**RECORDS SUPPLIED**
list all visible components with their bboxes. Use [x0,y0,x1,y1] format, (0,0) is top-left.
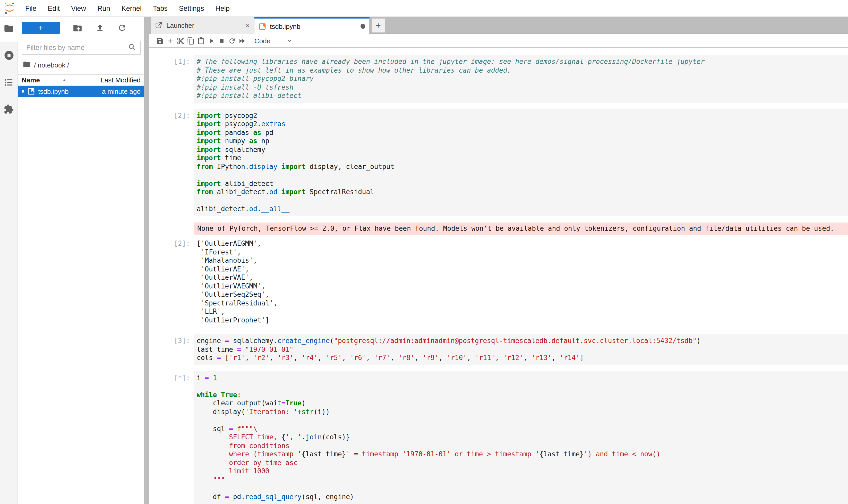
sidebar-tab-extensions[interactable] [0,100,18,121]
notebook-cell[interactable]: [1]:# The following libraries have alrea… [149,55,848,103]
code-line: import time [197,154,845,162]
cell-type-select[interactable]: Code [254,37,293,44]
restart-kernel-button[interactable] [227,37,237,44]
sidebar-tab-table-of-contents[interactable] [0,73,18,94]
code-line: 'OutlierVAE', [197,273,845,282]
new-folder-button[interactable] [73,23,83,33]
cell-type-value: Code [254,37,270,44]
restart-run-all-button[interactable] [237,37,247,44]
code-line: sql = f"""\ [197,425,845,433]
code-line: import pandas as pd [197,128,845,137]
code-line: 'Mahalanobis', [197,256,845,265]
file-row-tsdb[interactable]: tsdb.ipynb a minute ago [18,86,144,97]
cell-editor[interactable]: i = 1 while True: clear_output(wait=True… [194,371,848,503]
code-line: while True: [197,391,845,399]
notebook-cell[interactable]: [*]:i = 1 while True: clear_output(wait=… [149,371,848,503]
code-line: SELECT time, {', '.join(cols)} [197,433,845,442]
output-text: ['OutlierAEGMM', 'IForest', 'Mahalanobis… [194,237,848,324]
execution-count: [3]: [149,334,194,365]
menu-settings[interactable]: Settings [173,4,210,12]
code-line: 'OutlierProphet'] [197,316,845,324]
execute-result: [2]:['OutlierAEGMM', 'IForest', 'Mahalan… [149,237,848,324]
execution-count: [2]: [149,109,194,216]
code-line: df = pd.read_sql_query(sql, engine) [197,493,845,501]
new-launcher-button[interactable]: + [22,22,60,34]
filter-files-input[interactable]: Filter files by name [22,41,141,55]
tab-tsdb-notebook[interactable]: tsdb.ipynb [254,17,370,34]
code-line: limit 1000 [197,467,845,476]
sidebar-tab-file-browser[interactable] [0,17,18,42]
code-line: 'LLR', [197,307,845,316]
menu-file[interactable]: File [20,4,42,12]
jupyterlab-window: File Edit View Run Kernel Tabs Settings … [0,0,848,504]
new-tab-button[interactable]: + [372,19,385,33]
code-line: # These are just left in as examples to … [197,66,845,75]
run-cell-button[interactable] [206,37,216,44]
sidebar-tab-running-kernels[interactable] [0,46,18,67]
code-line: import numpy as np [197,137,845,145]
interrupt-kernel-button[interactable] [216,37,227,44]
code-line: 'OutlierVAEGMM', [197,282,845,290]
chevron-down-icon [286,37,293,44]
breadcrumb[interactable]: / notebook / [18,56,144,74]
file-browser-panel: + Filter files by name / notebook / [18,17,144,503]
notebook-content: [1]:# The following libraries have alrea… [149,48,848,503]
menu-tabs[interactable]: Tabs [147,4,173,12]
refresh-button[interactable] [118,23,127,33]
file-browser-toolbar: + [18,17,144,39]
code-line: display('Iteration: '+str(i)) [197,408,845,416]
menu-edit[interactable]: Edit [42,4,66,12]
cell-editor[interactable]: # The following libraries have already b… [194,55,848,103]
home-folder-icon [23,60,31,70]
jupyter-logo-icon [4,2,15,15]
filter-placeholder: Filter files by name [26,44,128,52]
code-line [197,171,845,180]
launcher-icon [155,21,163,30]
code-line: 'OutlierSeq2Seq', [197,290,845,299]
menu-view[interactable]: View [66,4,92,12]
code-line [197,416,845,425]
code-line [197,382,845,391]
column-header-modified[interactable]: Last Modified [101,76,141,84]
add-cell-button[interactable] [165,37,175,44]
copy-cells-button[interactable] [185,37,196,44]
output-prompt: [2]: [149,237,194,324]
code-line: 'OutlierAE', [197,265,845,273]
cell-list: [1]:# The following libraries have alrea… [149,55,848,503]
file-name: tsdb.ipynb [38,88,99,95]
code-line: import sqlalchemy [197,145,845,154]
execution-count: [1]: [149,55,194,103]
notebook-tab-icon [258,22,266,30]
tab-label: Launcher [166,22,194,29]
breadcrumb-path: / notebook / [34,61,69,69]
menu-kernel[interactable]: Kernel [116,4,147,12]
stderr-output: None of PyTorch, TensorFlow >= 2.0, or F… [194,222,848,235]
menu-help[interactable]: Help [210,4,235,12]
panel-splitter[interactable] [144,17,149,503]
dock-panel: Launcher × tsdb.ipynb + [149,17,848,503]
stop-circle-icon [3,50,14,62]
tab-launcher[interactable]: Launcher × [151,17,254,34]
code-line: import psycopg2 [197,111,845,120]
paste-cells-button[interactable] [196,37,206,44]
code-line: 'SpectralResidual', [197,299,845,307]
code-line: from alibi_detect.od import SpectralResi… [197,188,845,197]
cut-cells-button[interactable] [175,37,185,44]
code-line: alibi_detect.od.__all__ [197,205,845,214]
column-divider [98,75,98,86]
code-line: from IPython.display import display, cle… [197,162,845,171]
close-tab-icon[interactable]: × [245,21,250,30]
notebook-cell[interactable]: [2]:import psycopg2import psycopg2.extra… [149,109,848,216]
unsaved-changes-dot [22,90,24,93]
cell-editor[interactable]: import psycopg2import psycopg2.extrasimp… [194,109,848,216]
cell-editor[interactable]: engine = sqlalchemy.create_engine("postg… [194,334,848,365]
notebook-cell[interactable]: [3]:engine = sqlalchemy.create_engine("p… [149,334,848,365]
menu-run[interactable]: Run [92,4,116,12]
column-header-name[interactable]: Name [22,76,40,84]
search-icon [128,43,136,53]
sort-ascending-icon[interactable] [61,77,68,83]
save-button[interactable] [155,37,165,44]
code-line: """ [197,476,845,484]
dock-tab-bar: Launcher × tsdb.ipynb + [149,17,848,34]
upload-button[interactable] [95,23,105,33]
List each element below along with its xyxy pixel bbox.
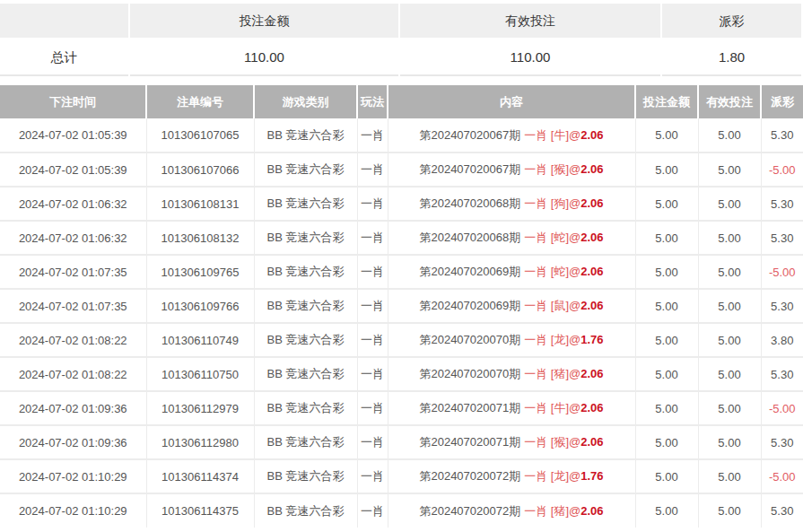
order-id-cell: 101306108132 <box>146 221 254 255</box>
summary-total-valid-bet: 110.00 <box>400 38 660 76</box>
game-category-cell: BB 竞速六合彩 <box>254 118 357 153</box>
play-type-cell: 一肖 <box>357 289 388 323</box>
bet-time-cell: 2024-07-02 01:06:32 <box>0 221 146 255</box>
content-pick: 一肖 [猪]@ <box>524 504 580 518</box>
column-header-order-id: 注单编号 <box>146 85 254 118</box>
valid-bet-cell: 5.00 <box>698 289 761 323</box>
content-cell: 第202407020072期一肖 [猪]@2.06 <box>388 493 635 528</box>
content-pick: 一肖 [牛]@ <box>524 128 580 142</box>
game-category-cell: BB 竞速六合彩 <box>254 221 357 255</box>
table-row: 2024-07-02 01:05:39 101306107066 BB 竞速六合… <box>0 153 803 187</box>
content-odds: 2.06 <box>580 265 603 278</box>
bet-amount-cell: 5.00 <box>635 357 698 391</box>
section-divider <box>0 76 803 85</box>
bet-amount-cell: 5.00 <box>635 493 698 528</box>
summary-total-bet-amount: 110.00 <box>130 38 398 76</box>
order-id-cell: 101306109765 <box>146 255 254 289</box>
valid-bet-cell: 5.00 <box>698 153 761 187</box>
table-row: 2024-07-02 01:09:36 101306112979 BB 竞速六合… <box>0 391 803 425</box>
column-header-valid-bet: 有效投注 <box>698 85 761 118</box>
bet-amount-cell: 5.00 <box>635 118 698 153</box>
order-id-cell: 101306110750 <box>146 357 254 391</box>
content-period: 第202407020070期 <box>419 367 520 380</box>
summary-header-payout: 派彩 <box>662 4 801 38</box>
play-type-cell: 一肖 <box>357 153 388 187</box>
play-type-cell: 一肖 <box>357 357 388 391</box>
table-row: 2024-07-02 01:10:29 101306114374 BB 竞速六合… <box>0 459 803 493</box>
content-period: 第202407020068期 <box>419 196 520 210</box>
order-id-cell: 101306108131 <box>146 187 254 221</box>
records-body: 2024-07-02 01:05:39 101306107065 BB 竞速六合… <box>0 118 803 528</box>
valid-bet-cell: 5.00 <box>698 493 761 528</box>
bet-time-cell: 2024-07-02 01:09:36 <box>0 391 146 425</box>
content-period: 第202407020072期 <box>419 469 520 483</box>
bet-time-cell: 2024-07-02 01:09:36 <box>0 425 146 459</box>
table-row: 2024-07-02 01:06:32 101306108132 BB 竞速六合… <box>0 221 803 255</box>
game-category-cell: BB 竞速六合彩 <box>254 425 357 459</box>
bet-amount-cell: 5.00 <box>635 391 698 425</box>
payout-cell: 5.30 <box>761 221 803 255</box>
content-cell: 第202407020068期一肖 [狗]@2.06 <box>388 187 635 221</box>
valid-bet-cell: 5.00 <box>698 221 761 255</box>
payout-cell: 5.30 <box>761 289 803 323</box>
order-id-cell: 101306114374 <box>146 459 254 493</box>
bet-time-cell: 2024-07-02 01:10:29 <box>0 493 146 528</box>
order-id-cell: 101306110749 <box>146 323 254 357</box>
table-row: 2024-07-02 01:08:22 101306110749 BB 竞速六合… <box>0 323 803 357</box>
content-pick: 一肖 [猴]@ <box>524 162 580 176</box>
order-id-cell: 101306114375 <box>146 493 254 528</box>
bet-amount-cell: 5.00 <box>635 153 698 187</box>
content-odds: 2.06 <box>580 299 603 312</box>
payout-cell: -5.00 <box>761 391 803 425</box>
content-odds: 2.06 <box>580 162 603 176</box>
content-period: 第202407020067期 <box>419 162 520 176</box>
bet-amount-cell: 5.00 <box>635 459 698 493</box>
valid-bet-cell: 5.00 <box>698 187 761 221</box>
column-header-bet-time: 下注时间 <box>0 85 146 118</box>
table-row: 2024-07-02 01:05:39 101306107065 BB 竞速六合… <box>0 118 803 153</box>
game-category-cell: BB 竞速六合彩 <box>254 289 357 323</box>
payout-cell: 3.80 <box>761 323 803 357</box>
play-type-cell: 一肖 <box>357 118 388 153</box>
content-cell: 第202407020068期一肖 [蛇]@2.06 <box>388 221 635 255</box>
content-odds: 1.76 <box>580 469 603 483</box>
order-id-cell: 101306107066 <box>146 153 254 187</box>
content-period: 第202407020072期 <box>419 504 520 518</box>
play-type-cell: 一肖 <box>357 255 388 289</box>
content-odds: 2.06 <box>580 367 603 380</box>
column-header-bet-amount: 投注金额 <box>635 85 698 118</box>
content-odds: 2.06 <box>580 231 603 244</box>
valid-bet-cell: 5.00 <box>698 323 761 357</box>
play-type-cell: 一肖 <box>357 221 388 255</box>
content-cell: 第202407020072期一肖 [龙]@1.76 <box>388 459 635 493</box>
order-id-cell: 101306109766 <box>146 289 254 323</box>
content-period: 第202407020067期 <box>419 128 520 142</box>
summary-total-label: 总计 <box>0 38 128 76</box>
payout-cell: 5.30 <box>761 493 803 528</box>
summary-header-valid-bet: 有效投注 <box>400 4 660 38</box>
bet-records-page: 投注金额 有效投注 派彩 总计 110.00 110.00 1.80 下注时间 … <box>0 0 803 528</box>
table-header-row: 下注时间 注单编号 游戏类别 玩法 内容 投注金额 有效投注 派彩 <box>0 85 803 118</box>
payout-cell: 5.30 <box>761 357 803 391</box>
bet-time-cell: 2024-07-02 01:10:29 <box>0 459 146 493</box>
game-category-cell: BB 竞速六合彩 <box>254 323 357 357</box>
bet-records-table: 下注时间 注单编号 游戏类别 玩法 内容 投注金额 有效投注 派彩 2024-0… <box>0 85 803 528</box>
content-odds: 2.06 <box>580 504 603 518</box>
bet-amount-cell: 5.00 <box>635 425 698 459</box>
content-pick: 一肖 [蛇]@ <box>524 265 580 278</box>
game-category-cell: BB 竞速六合彩 <box>254 459 357 493</box>
content-pick: 一肖 [猴]@ <box>524 435 580 449</box>
content-cell: 第202407020069期一肖 [蛇]@2.06 <box>388 255 635 289</box>
content-pick: 一肖 [狗]@ <box>524 196 580 210</box>
payout-cell: 5.30 <box>761 187 803 221</box>
content-pick: 一肖 [龙]@ <box>524 469 580 483</box>
order-id-cell: 101306112979 <box>146 391 254 425</box>
content-pick: 一肖 [牛]@ <box>524 401 580 414</box>
valid-bet-cell: 5.00 <box>698 255 761 289</box>
content-period: 第202407020069期 <box>419 299 520 312</box>
play-type-cell: 一肖 <box>357 323 388 357</box>
table-row: 2024-07-02 01:07:35 101306109766 BB 竞速六合… <box>0 289 803 323</box>
content-pick: 一肖 [猪]@ <box>524 367 580 380</box>
valid-bet-cell: 5.00 <box>698 357 761 391</box>
play-type-cell: 一肖 <box>357 391 388 425</box>
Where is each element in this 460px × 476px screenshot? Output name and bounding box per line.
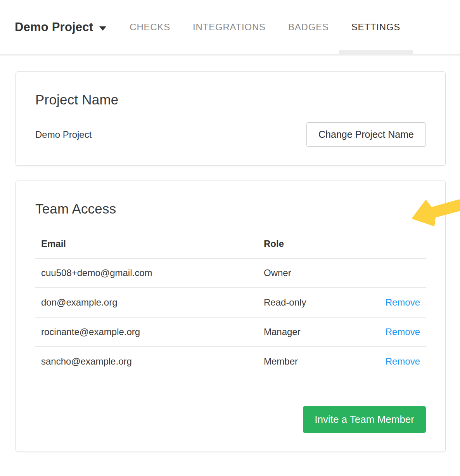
tab-checks[interactable]: CHECKS	[130, 0, 170, 54]
table-row: cuu508+demo@gmail.com Owner	[35, 258, 426, 288]
change-project-name-button[interactable]: Change Project Name	[306, 122, 426, 147]
project-name-card-title: Project Name	[35, 92, 426, 108]
project-name-value: Demo Project	[35, 129, 92, 140]
member-action: Remove	[363, 317, 426, 347]
email-column-header: Email	[35, 234, 258, 258]
remove-member-link[interactable]: Remove	[386, 356, 420, 367]
remove-member-link[interactable]: Remove	[386, 297, 420, 307]
table-row: sancho@example.org Member Remove	[35, 347, 426, 376]
project-navbar: Demo Project CHECKS INTEGRATIONS BADGES …	[0, 0, 460, 56]
team-access-card-title: Team Access	[35, 201, 426, 217]
tab-badges[interactable]: BADGES	[288, 0, 329, 54]
member-action	[363, 258, 426, 288]
member-email: don@example.org	[35, 288, 258, 317]
role-column-header: Role	[258, 234, 363, 258]
team-members-table: Email Role cuu508+demo@gmail.com Owner d…	[35, 234, 426, 376]
action-column-header	[363, 234, 426, 258]
member-email: cuu508+demo@gmail.com	[35, 258, 258, 288]
member-role: Manager	[258, 317, 363, 347]
member-action: Remove	[363, 347, 426, 376]
project-name-row: Demo Project Change Project Name	[35, 122, 426, 147]
project-switcher[interactable]: Demo Project	[15, 20, 106, 34]
table-row: don@example.org Read-only Remove	[35, 288, 426, 317]
tab-settings[interactable]: SETTINGS	[351, 0, 400, 54]
chevron-down-icon	[99, 26, 106, 31]
project-switcher-label: Demo Project	[15, 20, 93, 34]
project-name-card: Project Name Demo Project Change Project…	[16, 71, 446, 166]
invite-team-member-button[interactable]: Invite a Team Member	[303, 406, 426, 433]
tab-integrations[interactable]: INTEGRATIONS	[193, 0, 266, 54]
table-header-row: Email Role	[35, 234, 426, 258]
member-role: Read-only	[258, 288, 363, 317]
member-role: Member	[258, 347, 363, 376]
invite-row: Invite a Team Member	[35, 406, 426, 433]
settings-page: Demo Project CHECKS INTEGRATIONS BADGES …	[0, 0, 460, 476]
member-email: sancho@example.org	[35, 347, 258, 376]
team-access-card: Team Access Email Role cuu508+demo@gmail…	[16, 181, 446, 452]
member-role: Owner	[258, 258, 363, 288]
member-action: Remove	[363, 288, 426, 317]
project-tabs: CHECKS INTEGRATIONS BADGES SETTINGS	[130, 0, 400, 54]
table-row: rocinante@example.org Manager Remove	[35, 317, 426, 347]
member-email: rocinante@example.org	[35, 317, 258, 347]
remove-member-link[interactable]: Remove	[386, 327, 420, 337]
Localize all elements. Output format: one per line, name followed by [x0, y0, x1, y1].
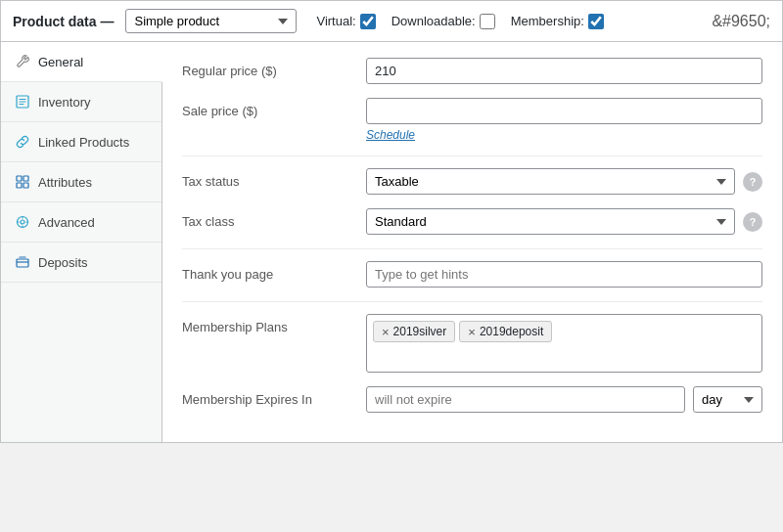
- svg-point-6: [21, 220, 24, 224]
- tax-status-select[interactable]: TaxableShipping onlyNone: [366, 168, 735, 195]
- sidebar-item-attributes-label: Attributes: [38, 175, 92, 190]
- content-area: Regular price ($) Sale price ($) Schedul…: [162, 42, 782, 442]
- tax-class-select[interactable]: StandardReduced rateZero rate: [366, 208, 735, 235]
- separator-2: [182, 248, 762, 249]
- wrench-icon: [15, 54, 30, 69]
- sidebar-item-advanced[interactable]: Advanced: [1, 202, 161, 243]
- tax-status-row: Tax status TaxableShipping onlyNone ?: [182, 168, 762, 195]
- sidebar-item-linked-label: Linked Products: [38, 135, 129, 150]
- membership-expires-input[interactable]: [366, 386, 685, 413]
- membership-expires-label: Membership Expires In: [182, 386, 358, 407]
- sidebar-item-inventory-label: Inventory: [38, 95, 90, 110]
- membership-expires-wrap: dayweekmonthyear: [366, 386, 762, 413]
- virtual-label: Virtual:: [316, 14, 355, 28]
- tag-2019silver-label: 2019silver: [393, 325, 447, 338]
- sidebar-item-general-label: General: [38, 55, 83, 69]
- tax-class-help-icon[interactable]: ?: [743, 212, 762, 232]
- tax-class-label: Tax class: [182, 208, 358, 229]
- sale-price-input[interactable]: [366, 98, 762, 124]
- regular-price-input[interactable]: [366, 58, 762, 84]
- panel-title: Product data —: [13, 14, 114, 29]
- sale-price-label: Sale price ($): [182, 98, 358, 118]
- downloadable-checkbox[interactable]: [480, 14, 495, 29]
- regular-price-label: Regular price ($): [182, 58, 358, 78]
- downloadable-option: Downloadable:: [392, 14, 495, 29]
- regular-price-wrap: [366, 58, 762, 84]
- membership-checkbox[interactable]: [588, 14, 604, 29]
- sidebar-item-deposits-label: Deposits: [38, 255, 88, 270]
- sidebar-item-linked-products[interactable]: Linked Products: [1, 122, 161, 162]
- panel-header: Product data — Simple productVariable pr…: [1, 0, 782, 42]
- thankyou-row: Thank you page: [182, 261, 762, 288]
- inventory-icon: [15, 94, 30, 110]
- tag-2019deposit-remove[interactable]: ×: [468, 326, 476, 338]
- collapse-arrow[interactable]: &#9650;: [712, 13, 770, 30]
- product-data-panel: Product data — Simple productVariable pr…: [0, 0, 783, 443]
- tax-status-help-icon[interactable]: ?: [743, 172, 762, 192]
- svg-rect-1: [17, 176, 22, 181]
- membership-option: Membership:: [511, 14, 604, 29]
- sidebar-item-deposits[interactable]: Deposits: [1, 243, 161, 283]
- tax-status-wrap: TaxableShipping onlyNone ?: [366, 168, 762, 195]
- tag-2019silver-remove[interactable]: ×: [382, 326, 390, 338]
- thankyou-label: Thank you page: [182, 261, 358, 282]
- membership-plans-row: Membership Plans × 2019silver × 2019depo…: [182, 314, 762, 373]
- membership-expires-row: Membership Expires In dayweekmonthyear: [182, 386, 762, 413]
- separator-3: [182, 301, 762, 302]
- virtual-checkbox[interactable]: [360, 14, 376, 29]
- tax-class-wrap: StandardReduced rateZero rate ?: [366, 208, 762, 235]
- thankyou-input[interactable]: [366, 261, 762, 288]
- downloadable-label: Downloadable:: [392, 14, 476, 28]
- membership-label: Membership:: [511, 14, 584, 28]
- deposits-icon: [15, 254, 30, 270]
- membership-expires-unit-select[interactable]: dayweekmonthyear: [693, 386, 762, 413]
- svg-rect-7: [17, 259, 28, 267]
- sidebar-item-inventory[interactable]: Inventory: [1, 82, 161, 122]
- svg-rect-2: [23, 176, 28, 181]
- linked-icon: [15, 134, 30, 150]
- sale-price-row: Sale price ($) Schedule: [182, 98, 762, 142]
- membership-plans-wrap: × 2019silver × 2019deposit: [366, 314, 762, 373]
- sidebar-item-advanced-label: Advanced: [38, 215, 95, 230]
- virtual-option: Virtual:: [316, 14, 375, 29]
- svg-rect-3: [17, 183, 22, 188]
- thankyou-wrap: [366, 261, 762, 288]
- sale-price-wrap: Schedule: [366, 98, 762, 142]
- membership-plans-tags-container[interactable]: × 2019silver × 2019deposit: [366, 314, 762, 373]
- panel-body: General Inventory Link: [1, 42, 782, 442]
- sidebar: General Inventory Link: [1, 42, 162, 442]
- regular-price-row: Regular price ($): [182, 58, 762, 84]
- sidebar-item-attributes[interactable]: Attributes: [1, 162, 161, 202]
- membership-plans-label: Membership Plans: [182, 314, 358, 334]
- header-options: Virtual: Downloadable: Membership:: [316, 14, 603, 29]
- schedule-link[interactable]: Schedule: [366, 128, 415, 142]
- attributes-icon: [15, 174, 30, 190]
- separator-1: [182, 155, 762, 156]
- tag-2019silver: × 2019silver: [373, 321, 455, 342]
- tag-2019deposit: × 2019deposit: [459, 321, 552, 342]
- sidebar-item-general[interactable]: General: [1, 42, 162, 82]
- svg-rect-4: [23, 183, 28, 188]
- product-type-select[interactable]: Simple productVariable productGrouped pr…: [125, 9, 297, 33]
- tag-2019deposit-label: 2019deposit: [480, 325, 543, 338]
- advanced-icon: [15, 214, 30, 230]
- tax-class-row: Tax class StandardReduced rateZero rate …: [182, 208, 762, 235]
- tax-status-label: Tax status: [182, 168, 358, 189]
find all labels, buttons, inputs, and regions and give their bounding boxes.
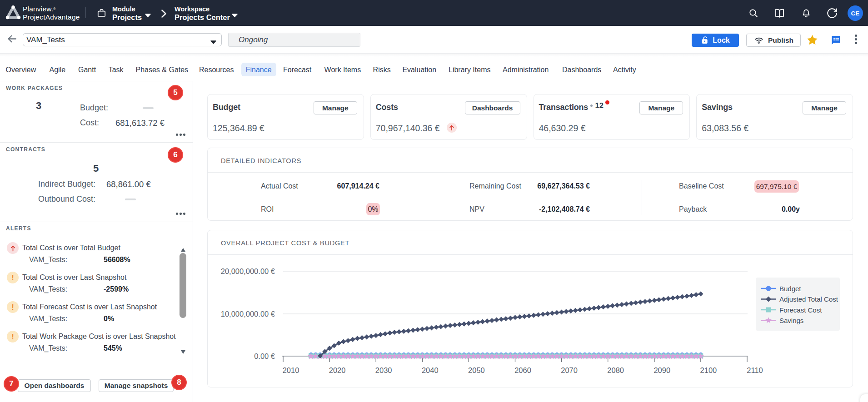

**HOW TO COMPLETE THIS TASK**
What lines of the listing above hold "dock"? Copy all of them.

**REPLY TO THE EXERCISE**
dock-panel: Launcher × tsdb.ipynb + [149,17,848,503]
dock-tab-bar: Launcher × tsdb.ipynb + [149,17,848,34]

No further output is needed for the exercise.